[Saved data entries]
*-*-*
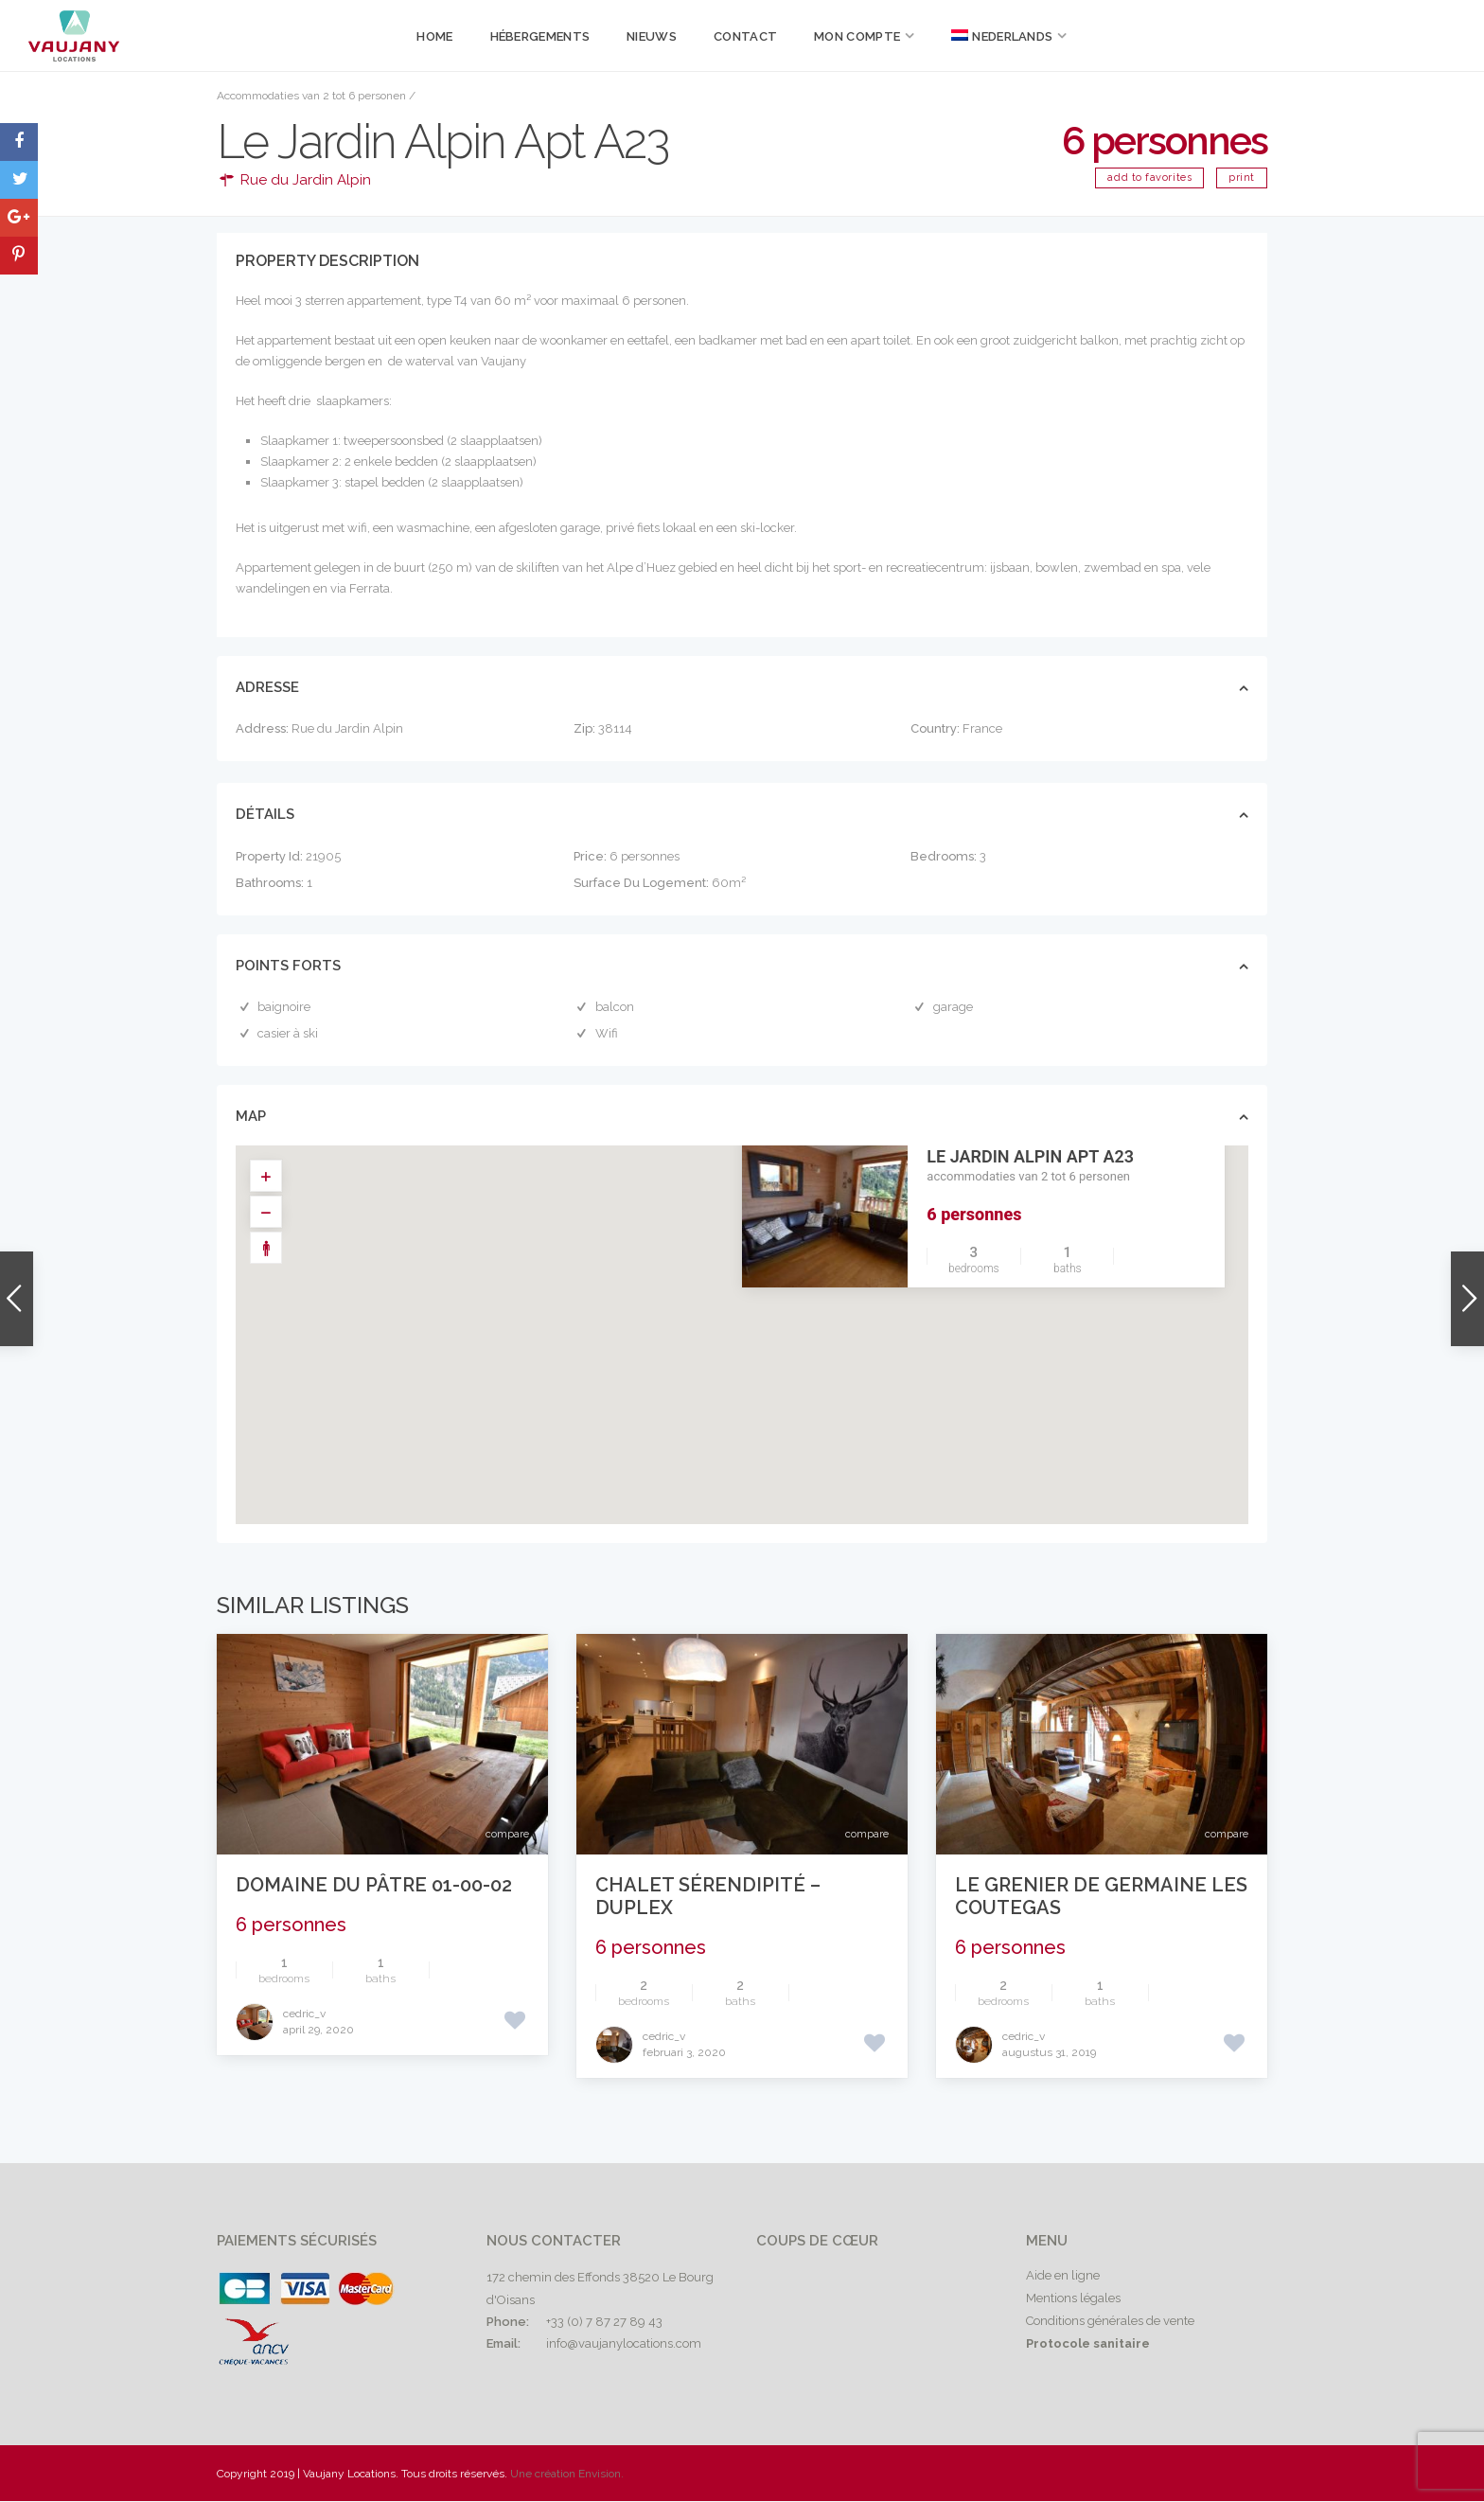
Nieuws (652, 36)
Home (434, 36)
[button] (755, 1316)
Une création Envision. (567, 2473)
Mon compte (857, 36)
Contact (745, 36)
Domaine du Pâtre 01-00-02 (374, 1884)
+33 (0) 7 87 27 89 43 (604, 2322)
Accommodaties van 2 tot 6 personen (311, 95)
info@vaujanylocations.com (623, 2343)
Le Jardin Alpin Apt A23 (1030, 1156)
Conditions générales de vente (1110, 2321)
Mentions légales (1073, 2298)
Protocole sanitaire (1088, 2343)
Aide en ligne (1063, 2275)
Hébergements (540, 36)
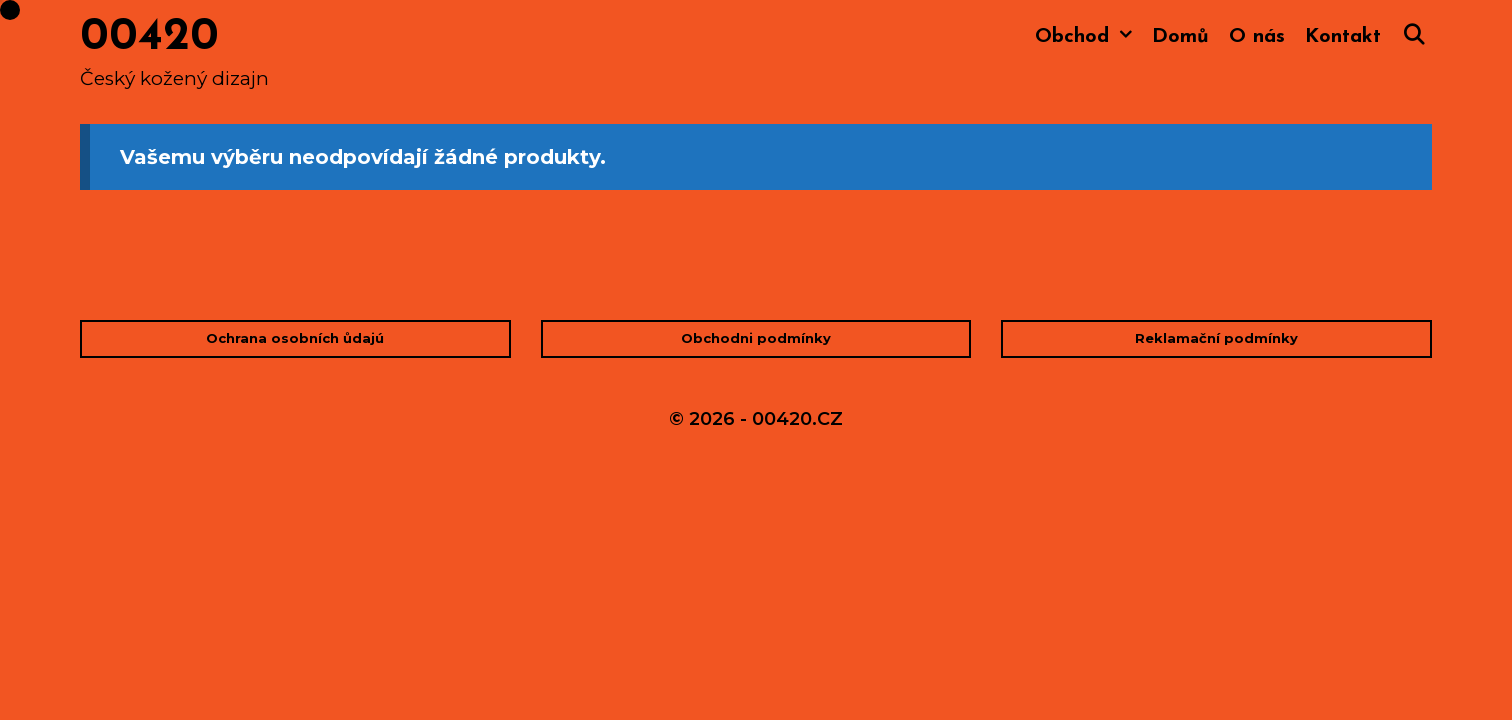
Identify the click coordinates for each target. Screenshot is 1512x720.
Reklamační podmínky (1216, 338)
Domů (1180, 37)
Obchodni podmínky (756, 338)
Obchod (1088, 37)
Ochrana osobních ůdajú (295, 338)
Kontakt (1343, 37)
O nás (1257, 37)
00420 (149, 37)
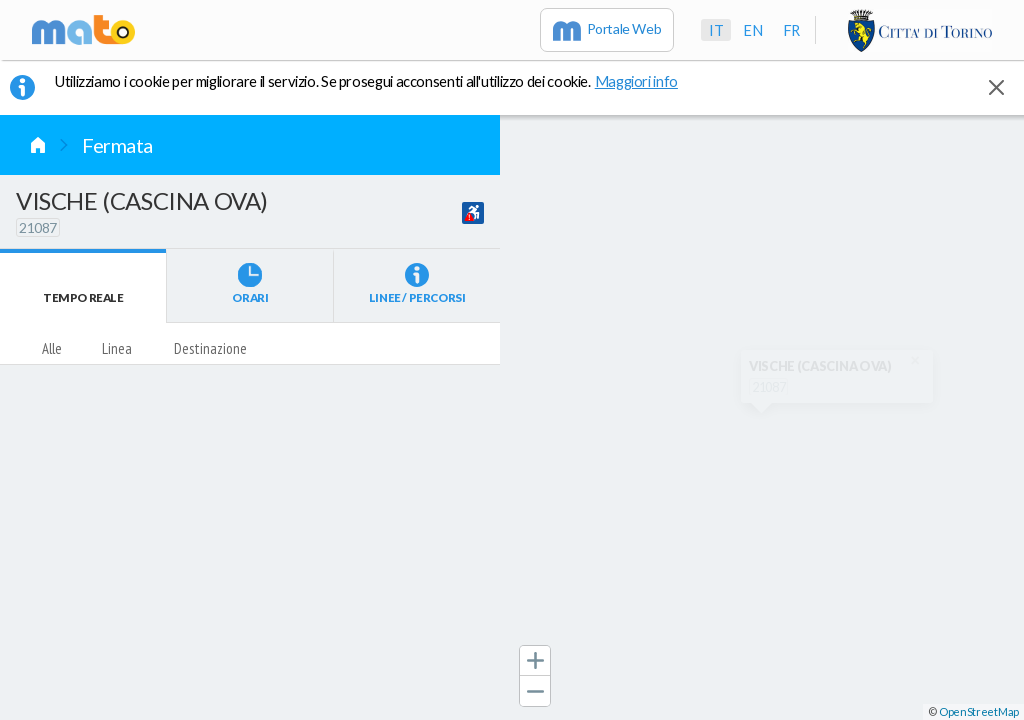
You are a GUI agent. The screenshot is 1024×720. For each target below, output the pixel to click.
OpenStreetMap (979, 711)
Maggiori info (647, 81)
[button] (535, 661)
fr (791, 30)
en (752, 30)
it (716, 30)
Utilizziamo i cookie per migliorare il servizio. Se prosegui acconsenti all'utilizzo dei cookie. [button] (379, 81)
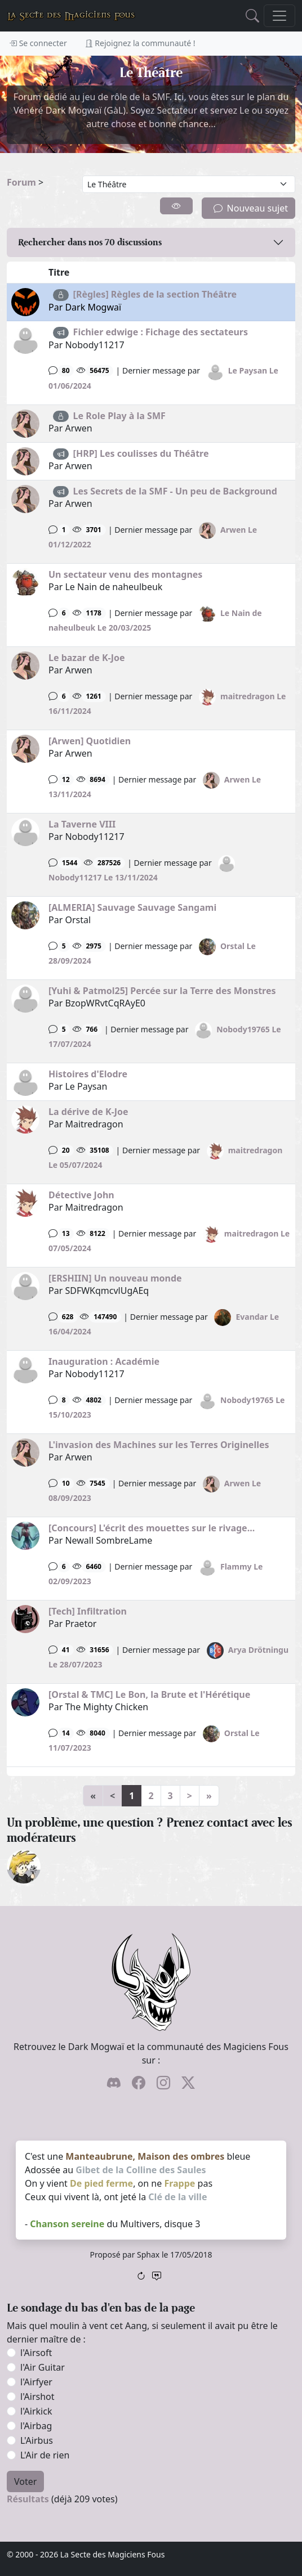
*-*-*
# EXERCISE REQUIREMENTS
Return all the lines above exactly; none of the pictures should appear.

# SOLUTION TO THE PROBLEM
Nieuws (652, 36)
Home (434, 36)
[button] (755, 1316)
Une création Envision. (567, 2473)
Mon compte (857, 36)
Contact (745, 36)
Domaine du Pâtre 01-00-02 (374, 1884)
+33 (0) 7 87 27 89 43 (604, 2322)
Accommodaties van 2 tot 6 personen (311, 95)
info@vaujanylocations.com (623, 2343)
Le Jardin Alpin Apt A23 (1030, 1156)
Conditions générales de vente (1110, 2321)
Mentions légales (1073, 2298)
Protocole sanitaire (1088, 2343)
Aide en ligne (1063, 2275)
Hébergements (540, 36)
Identify the click coordinates for each target. Screenshot is 1512x720.
Reklamační podmínky (1216, 338)
Domů (1180, 37)
Obchodni podmínky (756, 338)
Obchod (1088, 37)
Ochrana osobních ůdajú (295, 338)
Kontakt (1343, 37)
O nás (1257, 37)
00420 (149, 37)
You are a GUI agent. The screenshot is 1024×720. For each target below, output the pixel to click.
OpenStreetMap (979, 711)
Maggiori info (647, 81)
[button] (535, 661)
fr (791, 30)
en (752, 30)
it (716, 30)
Utilizziamo i cookie per migliorare il servizio. Se prosegui acconsenti all'utilizzo dei cookie. [button] (379, 81)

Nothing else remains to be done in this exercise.